Belajar dari pengalaman, dirinya memperbaiki kualitas dari rokok nipah yang diproduksi, alhasil sekitar tahun 2014 permintaan pasar ekspor kembali dating, bahkan tidak hanya dari Malaysia tapi juga dari Thailand.
“Untuk ekspor kami cukup kewalahan, karena kami hanya mampu memproduksi sekitar 2 ton per bulan. Sementara potensi perminaan dari dua Negara tersebut mencapai sekitar 10 ton per bulan,” katanya. Rata-rata produki sehari mencapai 100 ikat rokok.
Alasanya, keterbatasan bahan baku dan cuaca menjadi kendala untuk memenuhi permintaan pasar intenasional tersebut. Untuk bahan baku sendiri saat ini didatangkan dari sejumlah daerah di Kabupaten Banyuasin.
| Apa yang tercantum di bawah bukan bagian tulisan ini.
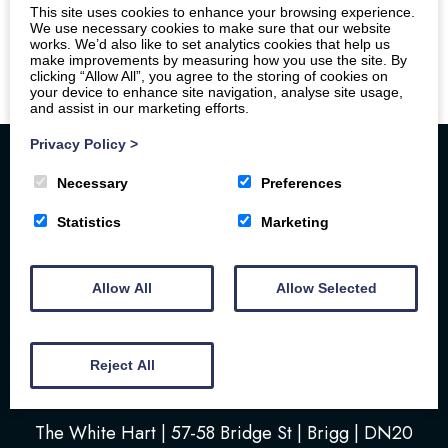
This site uses cookies to enhance your browsing experience.
We use necessary cookies to make sure that our website
works. We’d also like to set analytics cookies that help us
make improvements by measuring how you use the site. By
clicking “Allow All”, you agree to the storing of cookies on
your device to enhance site navigation, analyse site usage,
and assist in our marketing efforts.
Privacy Policy
>
Necessary
Preferences
Statistics
Marketing
Allow All
Allow Selected
Home
Your Stay
Photos
Videos
Floor Plan
Book Here
Our Local Friends
Reject All
Location
FAQs
Contact us
The White Hart | 57-58 Bridge St | Brigg | DN20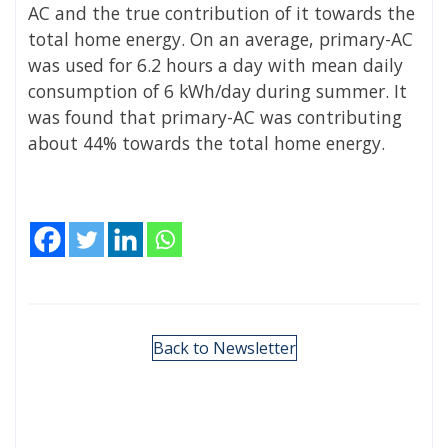
AC and the true contribution of it towards the
total home energy. On an average, primary-AC
was used for 6.2 hours a day with mean daily
consumption of 6 kWh/day during summer. It
was found that primary-AC was contributing
about 44% towards the total home energy.
Back to Newsletter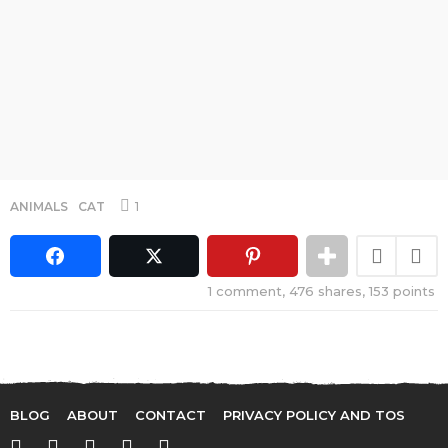
1
ANIMALS
,
CAT
1
comment,
476
shares,
153
points
BLOG
ABOUT
CONTACT
PRIVACY POLICY AND TOS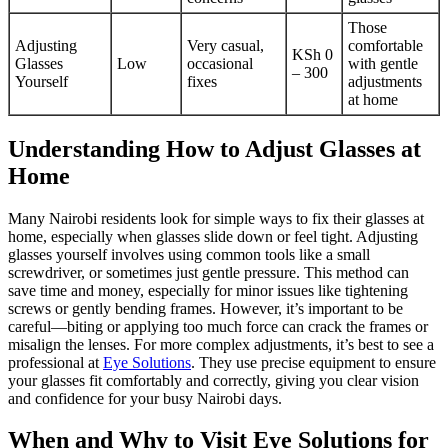
Those
Adjusting
Very casual,
comfortable
KSh 0
Glasses
Low
occasional
with gentle
– 300
Yourself
fixes
adjustments
at home
Understanding How to Adjust Glasses at
Home
Many Nairobi residents look for simple ways to fix their glasses at
home, especially when glasses slide down or feel tight. Adjusting
glasses yourself involves using common tools like a small
screwdriver, or sometimes just gentle pressure. This method can
save time and money, especially for minor issues like tightening
screws or gently bending frames. However, it’s important to be
careful—biting or applying too much force can crack the frames or
misalign the lenses. For more complex adjustments, it’s best to see a
professional at
Eye Solutions
. They use precise equipment to ensure
your glasses fit comfortably and correctly, giving you clear vision
and confidence for your busy Nairobi days.
When and Why to Visit Eye Solutions for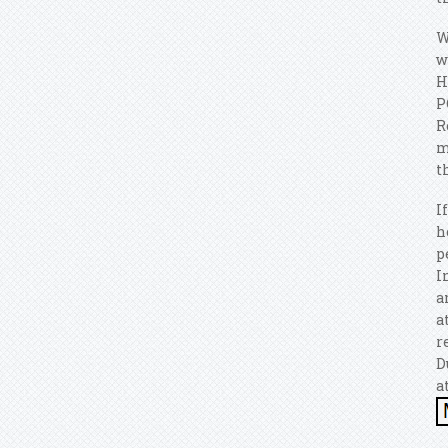
W
w
H
P
R
m
t
I
h
p
I
a
a
r
D
a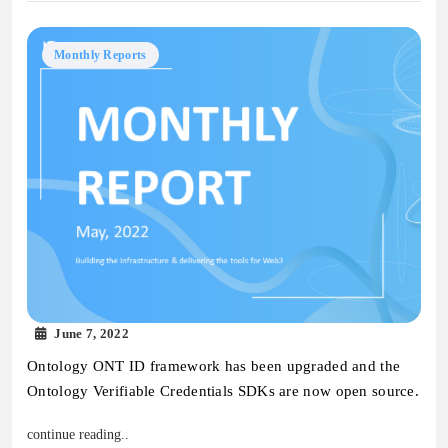
Monthly Reports
June 7, 2022
Ontology ONT ID framework has been upgraded and the
Ontology Verifiable Credentials SDKs are now open source.
continue reading..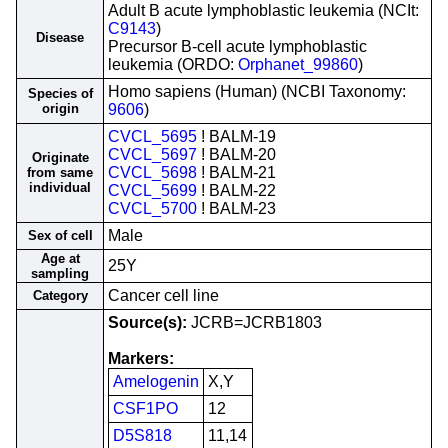
Adult B acute lymphoblastic leukemia (NCIt:
C9143
)
Disease
Precursor B-cell acute lymphoblastic
leukemia (ORDO:
Orphanet_99860
)
Homo sapiens (Human) (NCBI Taxonomy:
Species of
origin
9606
)
CVCL_5695
! BALM-19
CVCL_5697
! BALM-20
Originate
CVCL_5698
! BALM-21
from same
individual
CVCL_5699
! BALM-22
CVCL_5700
! BALM-23
Male
Sex of cell
Age at
25Y
sampling
Cancer cell line
Category
Source(s):
JCRB=JCRB1803
Markers:
Amelogenin
X,Y
CSF1PO
12
D5S818
11,14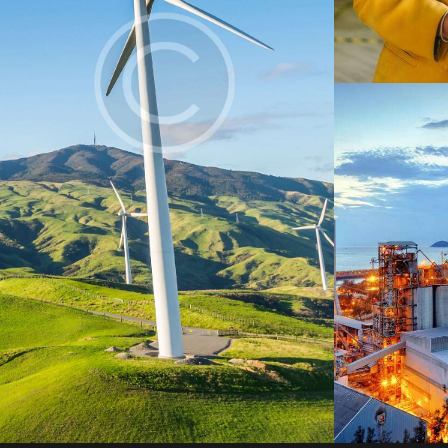
Digest
Digest
Digest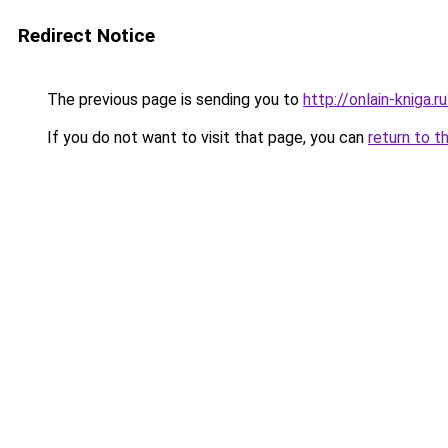
Redirect Notice
The previous page is sending you to
http://onlain-kniga.
If you do not want to visit that page, you can
return to t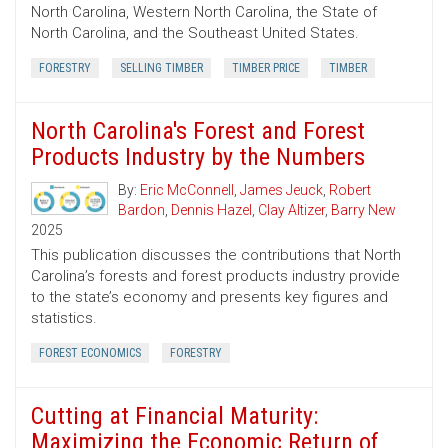
North Carolina, Western North Carolina, the State of
North Carolina, and the Southeast United States.
FORESTRY
SELLING TIMBER
TIMBER PRICE
TIMBER
North Carolina's Forest and Forest
Products Industry by the Numbers
By:
Eric McConnell
,
James Jeuck
,
Robert
Bardon
,
Dennis Hazel
,
Clay Altizer
,
Barry New
2025
This publication discusses the contributions that North
Carolina’s forests and forest products industry provide
to the state’s economy and presents key figures and
statistics.
FOREST ECONOMICS
FORESTRY
Cutting at Financial Maturity:
Maximizing the Economic Return of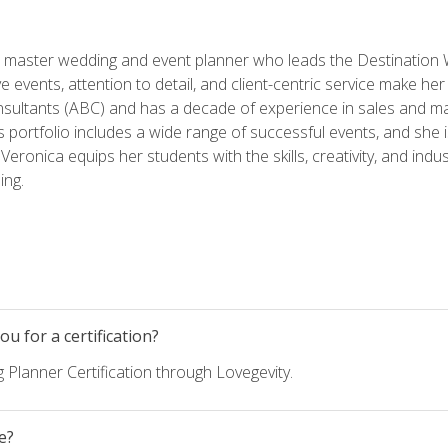
ed master wedding and event planner who leads the Destination
ve events, attention to detail, and client-centric service make her
nsultants (ABC) and has a decade of experience in sales and ma
 portfolio includes a wide range of successful events, and she i
eronica equips her students with the skills, creativity, and indust
ing.
u for a certification?
 Planner Certification through Lovegevity.
e?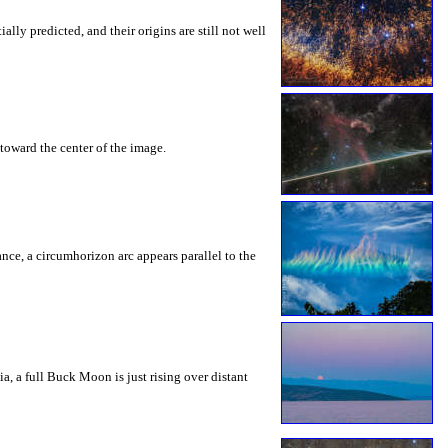
ly predicted, and their origins are still not well
toward the center of the image.
rance, a circumhorizon arc appears parallel to the
a, a full Buck Moon is just rising over distant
Yakni Muara Karti, Upang, Sungai Sahang, dan Air Saleh.
“Pengiriman dilakukan menggunakan Tongkang, dengan kapasitas 3.000 ikat niah untuk satu tongkang dan pengiriman biasanya dilakukan tiga hari sekali,” katanya.
Ibu tiga anak ini mengatakan, proses pengiriman untuk ekspor sendiri dilakukan melalui jalur darat menuju Pelabuhan Belawan di Batam. Nantinya akan ada agen yang memasarkan lebih lanjut rokok nipah ini ke pasar intenasional.
“Satu kali ekspor dalam sebulan omzet yang dihasilkan mencapai sekitar Rp 30 juta, sementara kalau untuk penjualan lokal sekitar Rp 10 juta,” katanya.
Lebih jauh dikatakanya, ada beberapa proses yang dilalui hingga rokok nipah ini siap jual atau pun ekpor, pertama daun nipah basah tersebut terlebih dahulu harus dikeringkan selama 3-4 hari, kemudian akan pilih ukuran sesuai dan dipotong sesuai dengan permintaan. Sebab, permintaan pasar lokal dan ekpor itu berbeda. Dimana untuk lokal rata-rata ukuran rokok nipah sekita 12-14 cm, sementara untuk ekspor sekitar 9-10 cm.
Selanjutnya, setlah dialkukan pemotongan, maka rokok nipah tersebut akan dilakukan pengasapan dengan menggunakan belerang selama kurang lebih 4 jam terlebih dahulu. Hal tersebut agar rokok nipah lebih tahan lama dan tidak jamuran.
“Khususnya untuk kualitas ekpor harus lebih lebih diperhatikan,” katanya.
Meski tidak mengetahui secara pasti alasan ketertarikan rokok nipah di luar negeri, tapi menurutnya berdasarkan informasi dari sesame pengusaha rokok nipah, dapat menjadi obat penyakit kecing manis, dan sebagainya. Sementara untuk di daerah-daerah lokal dapat dijadikan sebagai obat nyamuk ketika sedang berada di kebun.
Saat ini, setidaknya Siti mempekerjakan sekitar 7 orang untuk membantu produksi rokok nipah di tempatnya, meski demkian upah yang diberikan pun terbilang lumayan dimana rata-rata pekerja menerima sekitar Rp120 ribu per hari.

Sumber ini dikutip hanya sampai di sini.